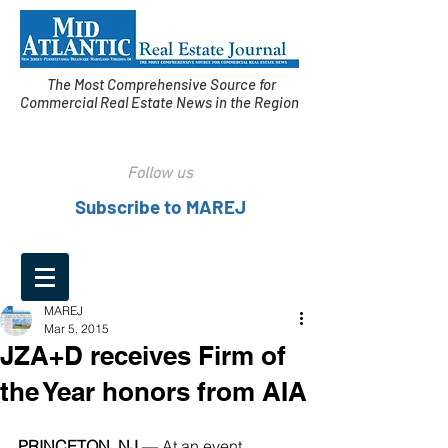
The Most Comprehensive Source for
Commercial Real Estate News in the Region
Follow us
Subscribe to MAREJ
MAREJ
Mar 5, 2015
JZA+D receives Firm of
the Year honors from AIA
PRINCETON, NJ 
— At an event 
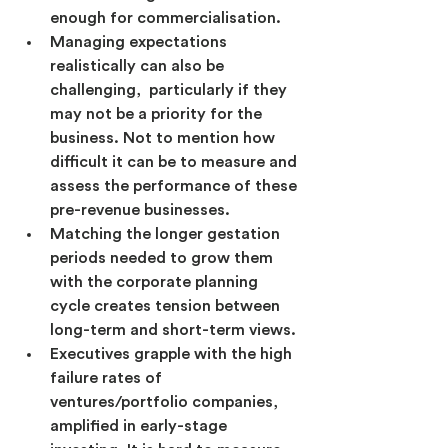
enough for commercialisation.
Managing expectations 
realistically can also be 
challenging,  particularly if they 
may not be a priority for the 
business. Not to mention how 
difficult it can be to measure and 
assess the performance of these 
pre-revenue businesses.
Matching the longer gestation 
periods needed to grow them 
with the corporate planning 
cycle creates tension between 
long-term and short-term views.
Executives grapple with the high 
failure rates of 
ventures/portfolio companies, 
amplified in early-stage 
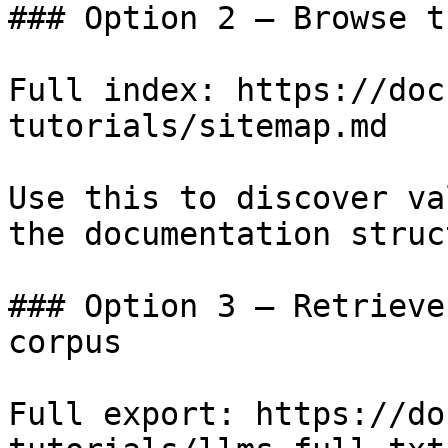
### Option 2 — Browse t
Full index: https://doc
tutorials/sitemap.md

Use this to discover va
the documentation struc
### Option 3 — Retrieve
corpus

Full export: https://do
---
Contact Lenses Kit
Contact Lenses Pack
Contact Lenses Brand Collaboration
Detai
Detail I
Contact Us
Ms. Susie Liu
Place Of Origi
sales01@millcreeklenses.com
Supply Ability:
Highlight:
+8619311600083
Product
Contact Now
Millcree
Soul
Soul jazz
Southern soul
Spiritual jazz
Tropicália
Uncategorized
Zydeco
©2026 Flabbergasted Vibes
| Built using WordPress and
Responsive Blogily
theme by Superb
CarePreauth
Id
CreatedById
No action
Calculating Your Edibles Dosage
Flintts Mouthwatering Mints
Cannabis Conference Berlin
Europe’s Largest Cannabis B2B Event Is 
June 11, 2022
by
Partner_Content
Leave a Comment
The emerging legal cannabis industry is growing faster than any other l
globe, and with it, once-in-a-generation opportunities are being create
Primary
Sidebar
---
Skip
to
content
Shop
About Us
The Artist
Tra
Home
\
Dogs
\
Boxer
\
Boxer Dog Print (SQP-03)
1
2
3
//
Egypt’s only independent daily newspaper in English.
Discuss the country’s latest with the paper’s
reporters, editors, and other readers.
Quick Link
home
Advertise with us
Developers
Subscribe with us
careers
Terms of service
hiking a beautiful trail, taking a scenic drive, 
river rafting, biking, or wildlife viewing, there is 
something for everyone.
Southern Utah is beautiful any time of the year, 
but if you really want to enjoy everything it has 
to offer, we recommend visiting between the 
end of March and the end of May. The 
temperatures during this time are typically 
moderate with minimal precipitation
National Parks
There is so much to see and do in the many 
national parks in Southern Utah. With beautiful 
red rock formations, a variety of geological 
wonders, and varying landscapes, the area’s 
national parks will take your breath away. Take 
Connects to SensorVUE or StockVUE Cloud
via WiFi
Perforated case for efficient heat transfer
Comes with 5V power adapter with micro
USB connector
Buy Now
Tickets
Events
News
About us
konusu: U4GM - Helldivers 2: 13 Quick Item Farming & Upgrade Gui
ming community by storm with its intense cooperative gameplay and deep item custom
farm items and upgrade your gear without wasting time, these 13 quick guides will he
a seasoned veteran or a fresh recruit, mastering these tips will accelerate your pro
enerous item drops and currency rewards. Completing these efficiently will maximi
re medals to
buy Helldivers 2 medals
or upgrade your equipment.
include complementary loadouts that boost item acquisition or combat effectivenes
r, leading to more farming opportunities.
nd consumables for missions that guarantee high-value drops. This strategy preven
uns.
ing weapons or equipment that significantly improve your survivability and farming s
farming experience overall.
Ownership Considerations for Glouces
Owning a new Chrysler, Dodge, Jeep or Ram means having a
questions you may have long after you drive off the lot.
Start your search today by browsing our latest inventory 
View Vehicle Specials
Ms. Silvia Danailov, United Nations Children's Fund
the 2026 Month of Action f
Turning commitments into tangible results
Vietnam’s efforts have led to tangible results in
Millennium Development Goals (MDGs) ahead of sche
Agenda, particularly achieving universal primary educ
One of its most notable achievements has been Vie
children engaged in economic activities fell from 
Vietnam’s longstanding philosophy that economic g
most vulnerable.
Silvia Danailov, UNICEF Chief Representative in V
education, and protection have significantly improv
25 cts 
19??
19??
---
What the task requires. Above are the entries; copy every line among them that contains the word "latest".

Your solution.
Discuss the country’s latest with the paper’s
Start your search today by browsing our latest inventory 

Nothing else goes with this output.